Fig. 4: The chromatin occupancy of SMC1A is significantly altered in lupus inflammation.

A Volcano plot of differential genomic binding events (|log2FC| > 1, p < 0.001 generated using DESeq2) from SMC1A ChIP-sequencing analysis in SLE-like (n = 3) versus basal (n = 2) male CD14⁺ monocytes. Blue dots represent regions with reduced SMC1A binding (n = 1131) and red dots with increased SMC1A binding (n = 6839). B Stacked bar graph showing the genomic distribution of reduced (upper lane) and increased (lower lane) SMC1A binding events in SLE-like versus basal monocytes from the ChIP-seq analysis shown in (A). C Proportion of genes associated with promoter and enhancer genomic regions that demonstrate reduced (down-bound) or increased (up-bound) SMC1A binding during transition from basal to SLE-like monocytes. D Volcano plot illustrating H3K27ac signal changes (|log2FC| > 1, p < 0.001 generated using DESeq2) from ChIP-sequencing analysis in SLE-like (n = 4) versus basal (n = 3) CD14⁺ monocytes.
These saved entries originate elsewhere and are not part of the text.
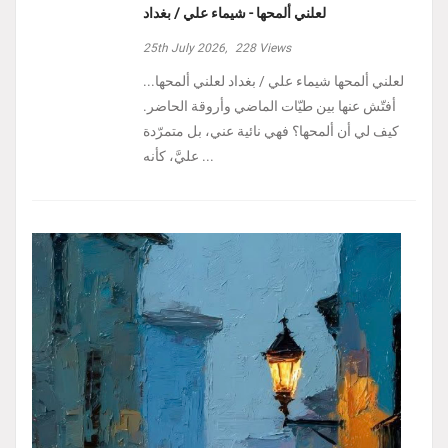
لعلني ألمحها - شيماء علي / بغداد
25th July 2026,
228
Views
لعلني ألمحها شيماء علي / بغداد لعلني ألمحها...
أفتّش عنها بين طيّات الماضي وأروقة الحاضر.
كيف لي أن ألمحها؟ فهي نائية عني، بل متمرّدة
عليَّ، كأنه ...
Blue dots represent regions with reduced (n = 274), and red dots with increased (n = 502) H3K27ac signal. E Area-proportional euler diagram displaying the intersection of genes associated with differential—increased (designated with up-arrow) or reduced (designated with down-arrow)—SMC1A binding and H3K27ac signal. The majority (295 out of 440, 67%) of genes with increased H3K27ac signal showed enriched SMC1A binding. F Functional enrichment analysis (Gene Ontology terms) of genes associated with both increased SMC1A binding and increased H3K27ac signal in SLE-like compared to basal monocytes. All p-values are two-tailed.